- [What is being asked]
Take each line of the records below that contains the string "LỆNH" and copy it.

- [The records]
+++

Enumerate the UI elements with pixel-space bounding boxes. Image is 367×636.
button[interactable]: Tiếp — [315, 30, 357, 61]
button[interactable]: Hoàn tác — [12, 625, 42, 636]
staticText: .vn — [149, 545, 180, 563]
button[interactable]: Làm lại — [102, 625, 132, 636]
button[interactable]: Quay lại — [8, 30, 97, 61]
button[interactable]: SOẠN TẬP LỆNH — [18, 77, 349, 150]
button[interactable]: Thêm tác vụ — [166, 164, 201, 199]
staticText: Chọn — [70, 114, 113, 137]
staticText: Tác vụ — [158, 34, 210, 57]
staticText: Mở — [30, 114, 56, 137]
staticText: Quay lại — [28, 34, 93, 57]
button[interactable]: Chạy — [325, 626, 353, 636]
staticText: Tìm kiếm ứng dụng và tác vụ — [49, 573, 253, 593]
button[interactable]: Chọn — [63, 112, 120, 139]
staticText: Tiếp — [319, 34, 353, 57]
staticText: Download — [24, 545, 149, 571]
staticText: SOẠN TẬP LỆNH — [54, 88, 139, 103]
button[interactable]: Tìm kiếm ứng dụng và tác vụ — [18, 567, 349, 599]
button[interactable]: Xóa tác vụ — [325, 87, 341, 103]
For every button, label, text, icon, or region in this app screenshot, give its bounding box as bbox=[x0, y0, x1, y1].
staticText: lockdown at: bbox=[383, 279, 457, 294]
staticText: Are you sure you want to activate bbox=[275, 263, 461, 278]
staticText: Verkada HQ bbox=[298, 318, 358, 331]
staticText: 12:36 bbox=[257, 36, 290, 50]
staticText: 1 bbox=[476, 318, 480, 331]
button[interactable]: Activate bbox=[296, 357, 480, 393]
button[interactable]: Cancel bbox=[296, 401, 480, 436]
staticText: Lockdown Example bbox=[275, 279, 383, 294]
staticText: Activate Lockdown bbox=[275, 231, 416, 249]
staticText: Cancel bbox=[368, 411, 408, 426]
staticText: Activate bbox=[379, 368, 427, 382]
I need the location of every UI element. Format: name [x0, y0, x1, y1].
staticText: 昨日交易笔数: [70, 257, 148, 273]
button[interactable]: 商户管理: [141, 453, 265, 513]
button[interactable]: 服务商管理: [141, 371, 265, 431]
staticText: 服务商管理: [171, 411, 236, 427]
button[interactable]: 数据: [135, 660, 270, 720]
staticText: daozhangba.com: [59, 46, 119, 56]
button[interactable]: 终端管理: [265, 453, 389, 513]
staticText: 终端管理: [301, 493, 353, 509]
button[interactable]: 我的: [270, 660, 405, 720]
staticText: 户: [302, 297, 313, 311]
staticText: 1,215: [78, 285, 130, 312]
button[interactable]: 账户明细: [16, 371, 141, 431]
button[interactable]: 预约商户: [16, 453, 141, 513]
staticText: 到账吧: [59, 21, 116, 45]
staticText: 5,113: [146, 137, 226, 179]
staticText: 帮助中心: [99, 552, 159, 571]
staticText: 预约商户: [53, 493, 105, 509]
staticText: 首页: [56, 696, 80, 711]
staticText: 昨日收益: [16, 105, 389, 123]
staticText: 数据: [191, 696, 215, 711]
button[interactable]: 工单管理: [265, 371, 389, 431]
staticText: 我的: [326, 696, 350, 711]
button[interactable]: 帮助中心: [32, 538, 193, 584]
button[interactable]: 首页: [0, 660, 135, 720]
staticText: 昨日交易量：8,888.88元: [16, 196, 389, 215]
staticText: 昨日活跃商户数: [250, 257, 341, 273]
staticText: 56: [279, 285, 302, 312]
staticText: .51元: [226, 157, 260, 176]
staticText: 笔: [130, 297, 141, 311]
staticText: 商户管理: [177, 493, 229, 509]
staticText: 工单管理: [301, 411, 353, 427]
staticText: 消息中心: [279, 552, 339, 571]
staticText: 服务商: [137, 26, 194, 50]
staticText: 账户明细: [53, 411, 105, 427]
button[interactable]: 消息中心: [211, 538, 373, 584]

+++

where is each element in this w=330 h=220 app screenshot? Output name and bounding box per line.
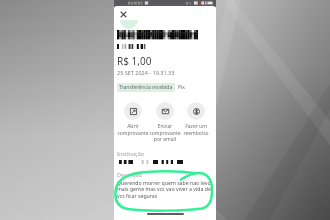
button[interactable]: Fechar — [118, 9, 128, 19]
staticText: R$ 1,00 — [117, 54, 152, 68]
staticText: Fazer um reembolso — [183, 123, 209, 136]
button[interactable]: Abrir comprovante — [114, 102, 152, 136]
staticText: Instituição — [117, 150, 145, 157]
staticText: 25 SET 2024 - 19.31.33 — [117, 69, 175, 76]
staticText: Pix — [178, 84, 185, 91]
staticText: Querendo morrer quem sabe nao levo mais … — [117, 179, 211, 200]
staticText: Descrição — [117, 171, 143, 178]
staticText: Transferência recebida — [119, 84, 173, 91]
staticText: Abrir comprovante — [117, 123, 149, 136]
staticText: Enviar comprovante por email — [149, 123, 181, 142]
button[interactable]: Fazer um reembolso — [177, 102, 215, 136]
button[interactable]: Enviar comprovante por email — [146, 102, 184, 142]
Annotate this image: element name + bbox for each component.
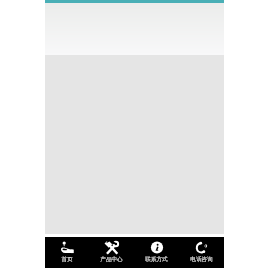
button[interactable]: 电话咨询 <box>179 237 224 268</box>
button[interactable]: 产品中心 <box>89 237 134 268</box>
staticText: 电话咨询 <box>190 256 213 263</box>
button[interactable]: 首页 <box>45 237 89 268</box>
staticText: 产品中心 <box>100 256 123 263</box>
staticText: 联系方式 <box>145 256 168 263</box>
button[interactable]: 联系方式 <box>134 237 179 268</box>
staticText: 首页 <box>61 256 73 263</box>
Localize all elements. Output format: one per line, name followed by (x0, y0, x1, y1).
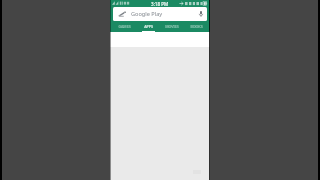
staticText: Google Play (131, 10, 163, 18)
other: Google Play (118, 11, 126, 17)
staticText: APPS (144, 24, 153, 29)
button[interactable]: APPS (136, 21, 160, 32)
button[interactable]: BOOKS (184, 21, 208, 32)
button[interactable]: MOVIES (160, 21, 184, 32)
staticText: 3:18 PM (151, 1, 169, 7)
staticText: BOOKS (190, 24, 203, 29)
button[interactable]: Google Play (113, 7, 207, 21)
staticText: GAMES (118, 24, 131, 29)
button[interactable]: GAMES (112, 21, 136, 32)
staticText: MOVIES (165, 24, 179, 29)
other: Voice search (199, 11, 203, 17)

+++

- [Answer area]
button[interactable]: SOẠN TẬP LỆNH — [18, 77, 349, 150]
staticText: SOẠN TẬP LỆNH — [54, 88, 139, 103]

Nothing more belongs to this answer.